Fascism also gains momentum when there is no viable left-wing alternative to champion the needs of poor and working people. As Professor of Economics at The New School for Social Research, Clara Mattei notes, fascists rarely seize power in a vacuum; instead, conservative elites often decide to invite fascists into power specifically to help crush the Left. Mattei argues that austerity, which refers to policies like wage cuts and social service reductions, is a deliberate tool used by elites to break the power of the working class. When the status quo fails and the left is marginalized, the public often turns toward fascist rhetoric out of desperation.
When democracy fails to solve a national crisis, elites may view fascism as a technocratic solution that can enforce economic discipline by force where democratic processes have failed. Fascism thus emerges to “tame” the public and ensure that the logic of profit remains unquestioned, often presenting brutal economic choices as scientific necessity. This transition is made easier by the death of truth. As University of Toronto’s Timothy Snyderemphasizes, fascism begins with the abandonment of facts; if nothing is true, no one can criticize power, and citizens eventually trade their freedom for the “sensual experience” of belonging to a tribe or following a leader.
Once a movement emerges, it follows a trajectory that Robert Paxton delineated in his 2004 seminal work, The Anatomy of Fascism. Paxton contends that fascist regimes evolve through five distinct stages:
- The emergence of a populist movement.
- Successful rooting in the political system.
- The achievement of power.
- The exercise of power.
- Radicalization or eventual failure.
While Paxton observes that several movements have emerged throughout history, only Italy and Germany reached the third stage of achieving power, and only Germany successfully expanded through its full exercise. He contends that fascist regimes carry the seeds of their own “inherent self-destruction” because they are built on fundamental contradictions. They position themselves as movements for the people while simultaneously legitimizing the deep inequalities of modern capitalism. Ultimately, fascism is a self-terminating system, yet it collapses only after a period of profound violence, suffering, and systemic instability.

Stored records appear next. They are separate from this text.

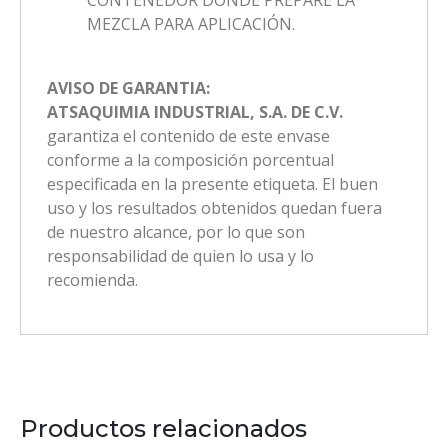
MEZCLA PARA APLICACIÓN.
AVISO DE GARANTIA:
ATSAQUIMIA INDUSTRIAL, S.A. DE C.V.
garantiza el contenido de este envase
conforme a la composición porcentual
especificada en la presente etiqueta. El buen
uso y los resultados obtenidos quedan fuera
de nuestro alcance, por lo que son
responsabilidad de quien lo usa y lo
recomienda.
Productos relacionados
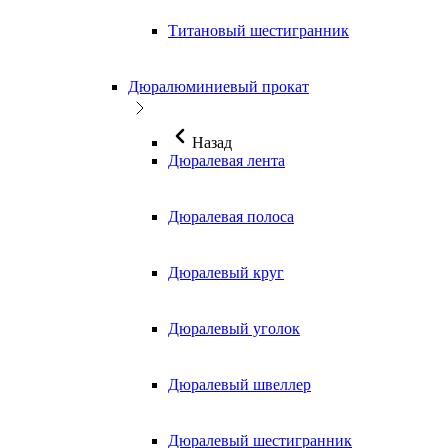
Титановый шестигранник
Дюралюминиевый прокат
Назад
Дюралевая лента
Дюралевая полоса
Дюралевый круг
Дюралевый уголок
Дюралевый швеллер
Дюралевый шестигранник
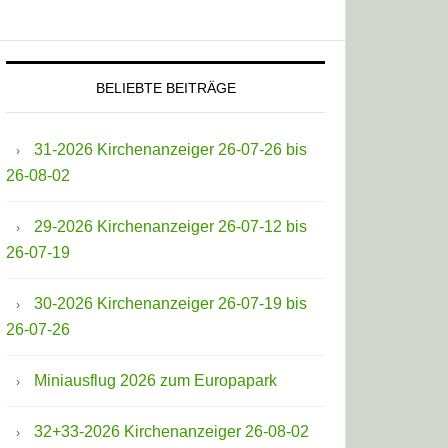
BELIEBTE BEITRÄGE
31-2026 Kirchenanzeiger 26-07-26 bis
26-08-02
29-2026 Kirchenanzeiger 26-07-12 bis
26-07-19
30-2026 Kirchenanzeiger 26-07-19 bis
26-07-26
Miniausflug 2026 zum Europapark
32+33-2026 Kirchenanzeiger 26-08-02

Leading global voices in the study of fascism, such as Jason Stanley, Marci Shore, and Timothy Snyder, recently left their positions at Yale University for academic appointments in other nations. They characterized this move not as a mere career transition, but as a calculated survival strategy. Drawing on their own research, they suggested that the safest course of action is to exit a country at the earliest stage, before a fascist regime fully consolidates its power and closes its borders.
Conclusion
The escalating violence in Minnesota and the administration’s shift toward military intervention have transformed the debate over fascism from a theoretical academic exercise into an urgent national crisis. While critics point to the crackdown as proof that the country has entered the later stages of authoritarian consolidation, others maintain that these actions are necessary measures to maintain order within a polarized democracy. This divide suggests that the “fascist” label remains as contested as it is consequential, leaving the public to reconcile the disturbing events in the streets with the historical frameworks provided by scholars. While the debate persists, the nation waits to see if its institutions will bend or break under the current pressure.